Please copy every line of the data in which the string "Profiles" appears.

(Stored data entries)
---

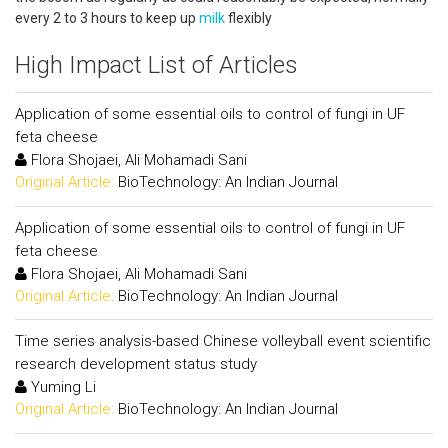
every 2 to 3 hours to keep up
milk
flexibly
High Impact List of Articles
Application of some essential oils to control of fungi in UF
feta cheese
Flora Shojaei, Ali Mohamadi Sani
Original Article:
BioTechnology: An Indian Journal
Application of some essential oils to control of fungi in UF
feta cheese
Flora Shojaei, Ali Mohamadi Sani
Original Article:
BioTechnology: An Indian Journal
Time series analysis-based Chinese volleyball event scientific
research development status study
Yuming Li
Original Article:
BioTechnology: An Indian Journal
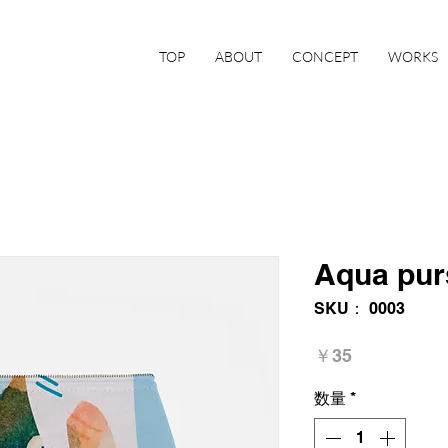
TOP
ABOUT
CONCEPT
WORKS
Aqua pur
SKU： 0003
価
￥35
格
数量
*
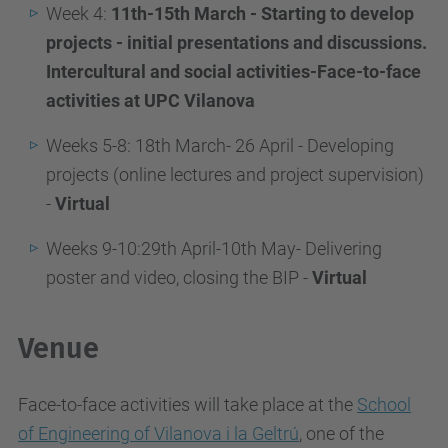
Week 4:
11th-15th March - Starting to develop
projects - initial presentations and discussions.
Intercultural and social activities-Face-to-face
activities at UPC Vilanova
Weeks 5-8: 18th March- 26 April - Developing
projects (online lectures and project supervision)
-
Virtual
Weeks 9-10:29th April-10th May- Delivering
poster and video, closing the BIP -
Virtual
Venue
Face-to-face activities will take place at the
School
of Engineering of Vilanova i la Geltrú
, one of the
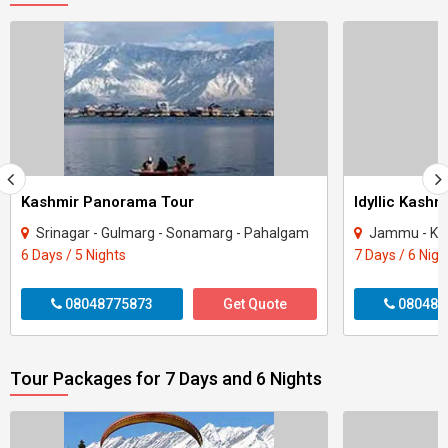
Kashmir Panorama Tour
Idyllic Kashm
Srinagar - Gulmarg - Sonamarg - Pahalgam
Jammu - Katra - 
6 Days / 5 Nights
7 Days / 6 Nigh
08048775873
Get Quote
080487
Tour Packages for 7 Days and 6 Nights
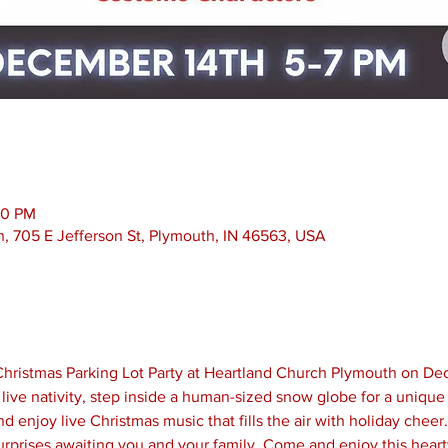
00 PM
, 705 E Jefferson St, Plymouth, IN 46563, USA
y Christmas Parking Lot Party at Heartland Church Plymouth on De
live nativity, step inside a human-sized snow globe for a unique
 enjoy live Christmas music that fills the air with holiday cheer.
urprises awaiting you and your family. Come and enjoy this hear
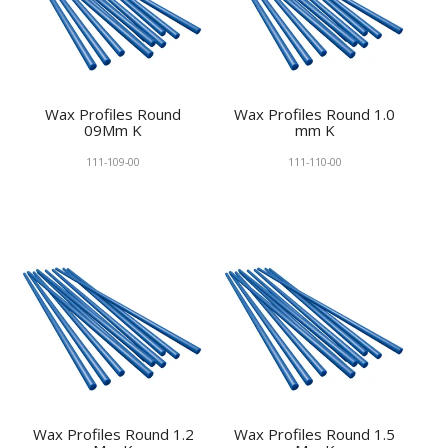
Wax Profiles Round
Wax Profiles Round 1.0
09Mm K
mm K
111-109-00
111-110-00
Wax Profiles Round 1.2
Wax Profiles Round 1.5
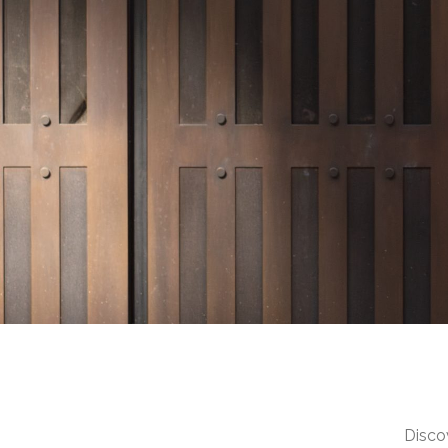
Discov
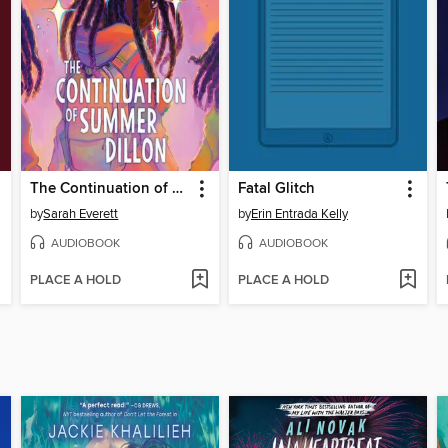
The Continuation of Summer Dillon
Fatal Glitch
by
Sarah Everett
by
Erin Entrada Kelly
AUDIOBOOK
AUDIOBOOK
PLACE A HOLD
PLACE A HOLD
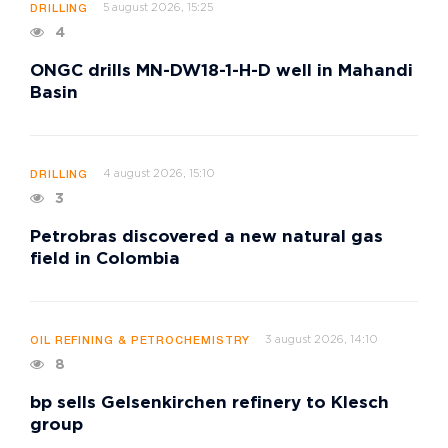
5 august 2026, 15:25
DRILLING
4
ONGC drills MN-DW18-1-H-D well in Mahandi
Basin
4 august 2026, 15:10
DRILLING
3
Petrobras discovered a new natural gas
field in Colombia
3 august 2026, 14:10
OIL REFINING & PETROCHEMISTRY
8
bp sells Gelsenkirchen refinery to Klesch
group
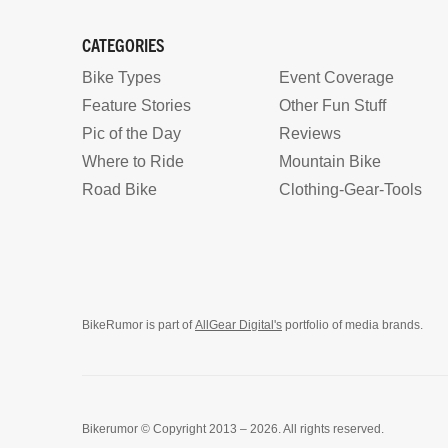
CATEGORIES
Bike Types
Event Coverage
Feature Stories
Other Fun Stuff
Pic of the Day
Reviews
Where to Ride
Mountain Bike
Road Bike
Clothing-Gear-Tools
BikeRumor is part of
AllGear Digital's
portfolio of media brands.
Bikerumor © Copyright 2013 – 2026. All rights reserved.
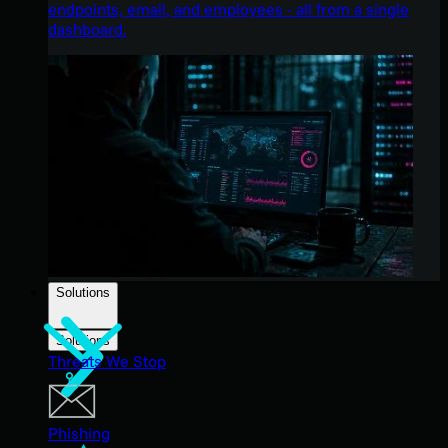
endpoints, email, and employees - all from a single
dashboard.
Solutions
Solutions
Threats We Stop
Phishing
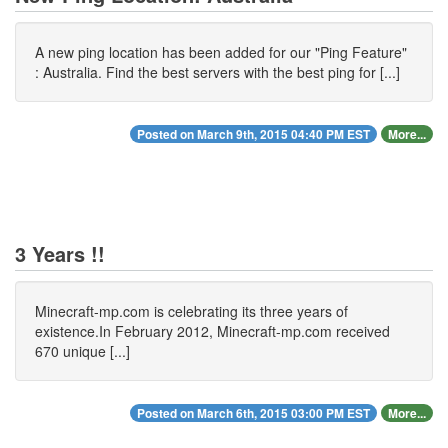
A new ping location has been added for our "Ping Feature"
: Australia. Find the best servers with the best ping for [...]
Posted on March 9th, 2015 04:40 PM EST
More...
3 Years !!
Minecraft-mp.com is celebrating its three years of
existence.In February 2012, Minecraft-mp.com received
670 unique [...]
Posted on March 6th, 2015 03:00 PM EST
More...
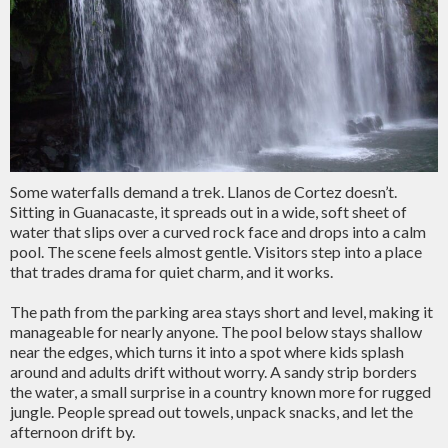
Some waterfalls demand a trek. Llanos de Cortez doesn’t.
Sitting in Guanacaste, it spreads out in a wide, soft sheet of
water that slips over a curved rock face and drops into a calm
pool. The scene feels almost gentle. Visitors step into a place
that trades drama for quiet charm, and it works.
The path from the parking area stays short and level, making it
manageable for nearly anyone. The pool below stays shallow
near the edges, which turns it into a spot where kids splash
around and adults drift without worry. A sandy strip borders
the water, a small surprise in a country known more for rugged
jungle. People spread out towels, unpack snacks, and let the
afternoon drift by.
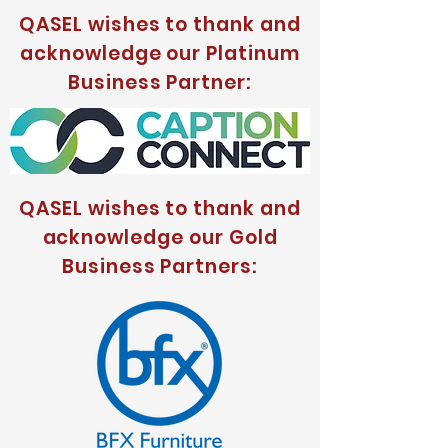
QASEL wishes to thank and
acknowledge our Platinum
Business Partner:
QASEL wishes to thank and
acknowledge our Gold
Business Partners:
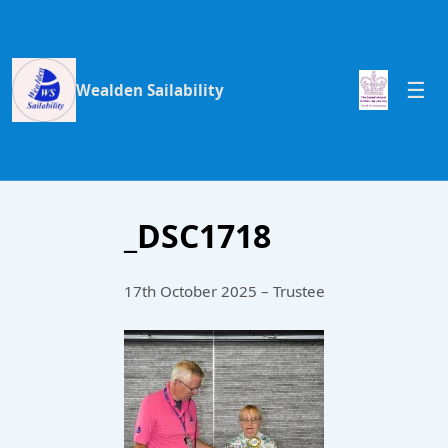
Wealden Sailability
_DSC1718
17th October 2025 – Trustee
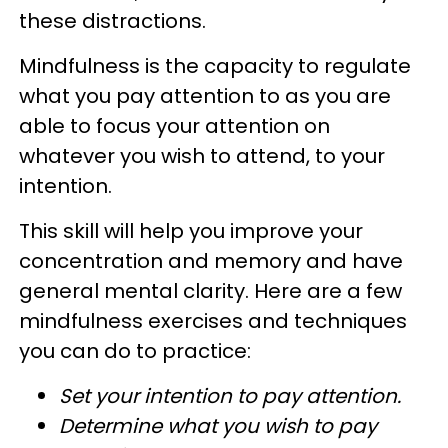
these distractions.
Mindfulness is the capacity to regulate
what you pay attention to as you are
able to focus your attention on
whatever you wish to attend, to your
intention.
This skill will help you improve your
concentration and memory and have
general mental clarity. Here are a few
mindfulness exercises and techniques
you can do to practice:
Set your intention to pay attention.
Determine what you wish to pay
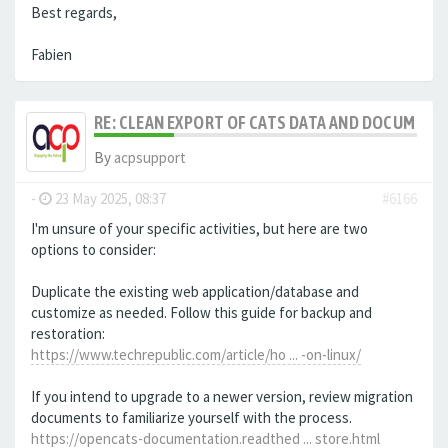
Best regards,
Fabien
RE: CLEAN EXPORT OF CATS DATA AND DOCUMENT
By
acpsupport
-
23 May 2025, 08:37
#6166
I'm unsure of your specific activities, but here are two
options to consider:
Duplicate the existing web application/database and
customize as needed. Follow this guide for backup and
restoration:
https://www.techrepublic.com/article/ho ... -on-linux/
If you intend to upgrade to a newer version, review migration
documents to familiarize yourself with the process.
https://opencats-documentation.readthed ... store.html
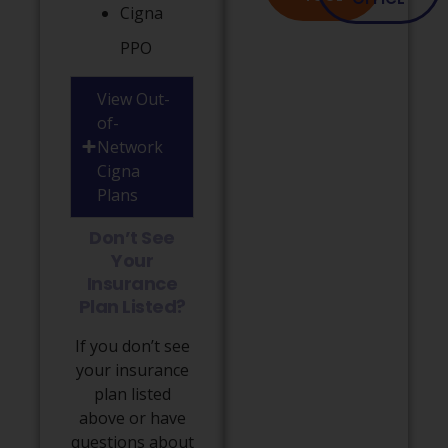
Cigna
PPO
View Out-
of-
Network
Cigna
Plans
Don’t See
Your
Insurance
Plan Listed?
If you don’t see
your insurance
plan listed
above or have
questions about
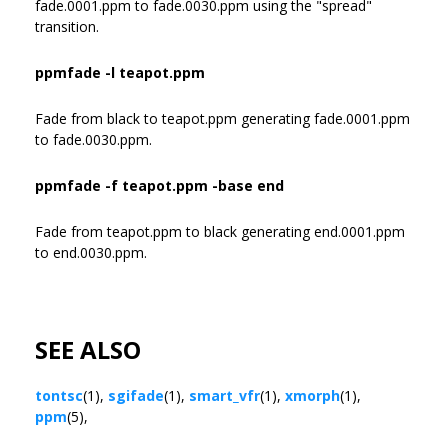
fade.0001.ppm to fade.0030.ppm using the "spread"
transition.
ppmfade -l teapot.ppm
Fade from black to teapot.ppm generating fade.0001.ppm
to fade.0030.ppm.
ppmfade -f teapot.ppm -base end
Fade from teapot.ppm to black generating end.0001.ppm
to end.0030.ppm.
SEE ALSO
tontsc
(1),
sgifade
(1),
smart_vfr
(1),
xmorph
(1),
ppm
(5),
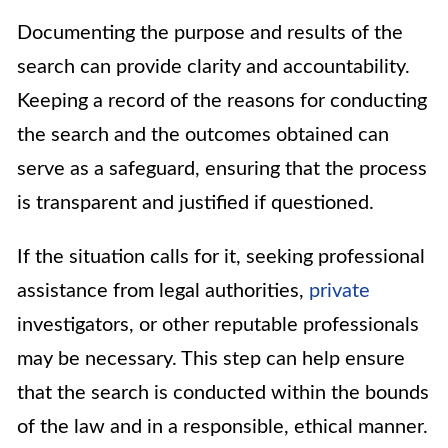
Documenting the purpose and results of the
search can provide clarity and accountability.
Keeping a record of the reasons for conducting
the search and the outcomes obtained can
serve as a safeguard, ensuring that the process
is transparent and justified if questioned.
If the situation calls for it, seeking professional
assistance from legal authorities,
private
investigators, or other reputable professionals
may be necessary. This step can help ensure
that the search is conducted within the bounds
of the law and in a responsible, ethical manner.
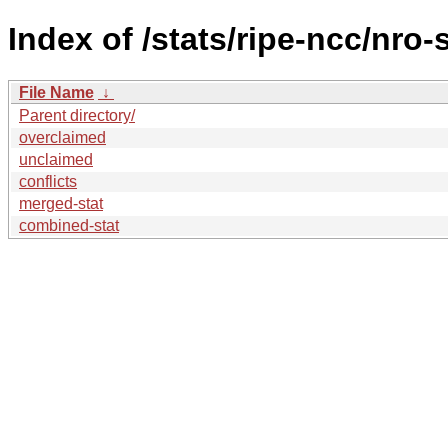
Index of /stats/ripe-ncc/nro-
File Name
↓
Parent directory/
overclaimed
unclaimed
conflicts
merged-stat
combined-stat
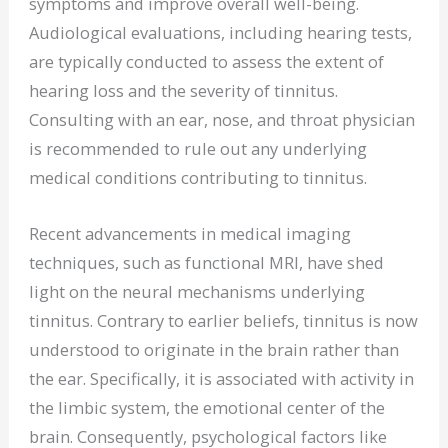
symptoms and improve overall well-being.
Audiological evaluations, including hearing tests,
are typically conducted to assess the extent of
hearing loss and the severity of tinnitus.
Consulting with an ear, nose, and throat physician
is recommended to rule out any underlying
medical conditions contributing to tinnitus.
Recent advancements in medical imaging
techniques, such as functional MRI, have shed
light on the neural mechanisms underlying
tinnitus. Contrary to earlier beliefs, tinnitus is now
understood to originate in the brain rather than
the ear. Specifically, it is associated with activity in
the limbic system, the emotional center of the
brain. Consequently, psychological factors like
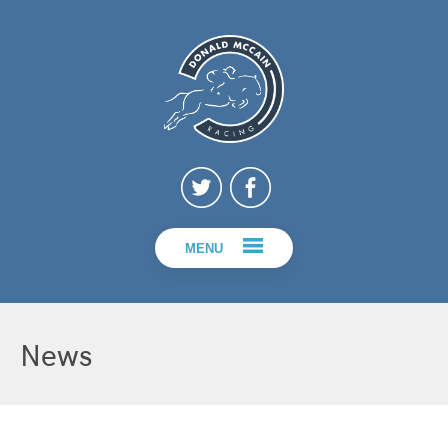
MENU
News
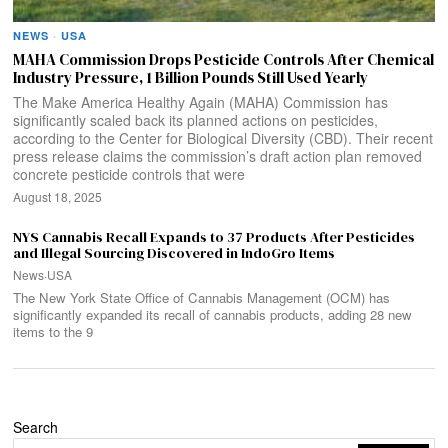
NEWS
·
USA
MAHA Commission Drops Pesticide Controls After Chemical
Industry Pressure, 1 Billion Pounds Still Used Yearly
The Make America Healthy Again (MAHA) Commission has
significantly scaled back its planned actions on pesticides,
according to the Center for Biological Diversity (CBD). Their recent
press release claims the commission’s draft action plan removed
concrete pesticide controls that were
August 18, 2025
NYS Cannabis Recall Expands to 37 Products After Pesticides
and Illegal Sourcing Discovered in IndoGro Items
News
·
USA
The New York State Office of Cannabis Management (OCM) has
significantly expanded its recall of cannabis products, adding 28 new
items to the 9
Search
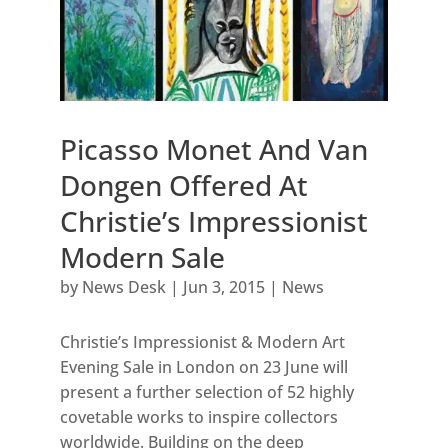
Picasso Monet And Van
Dongen Offered At
Christie’s Impressionist
Modern Sale
by
News Desk
|
Jun 3, 2015
|
News
Christie’s Impressionist & Modern Art
Evening Sale in London on 23 June will
present a further selection of 52 highly
covetable works to inspire collectors
worldwide. Building on the deep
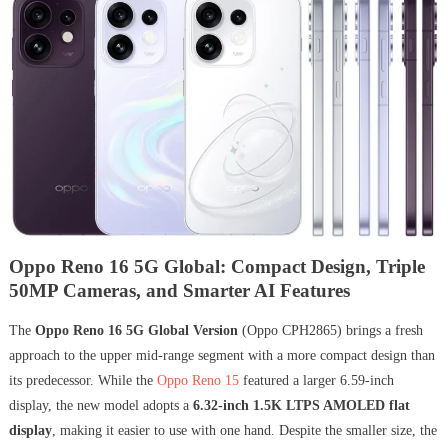
Oppo Reno 16 5G Global: Compact Design, Triple
50MP Cameras, and Smarter AI Features
The
Oppo Reno 16 5G Global Version
(Oppo CPH2865) brings a fresh
approach to the upper mid-range segment with a more compact design than
its predecessor. While the
Oppo Reno 15
featured a larger 6.59-inch
display, the new model adopts a
6.32-inch 1.5K LTPS AMOLED flat
display
, making it easier to use with one hand. Despite the smaller size, the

---

■ Response area ■
Wax Profiles Round
Wax Profiles Round 1.0
Wax Profiles Round 1.2
Wax Profiles Round 1.5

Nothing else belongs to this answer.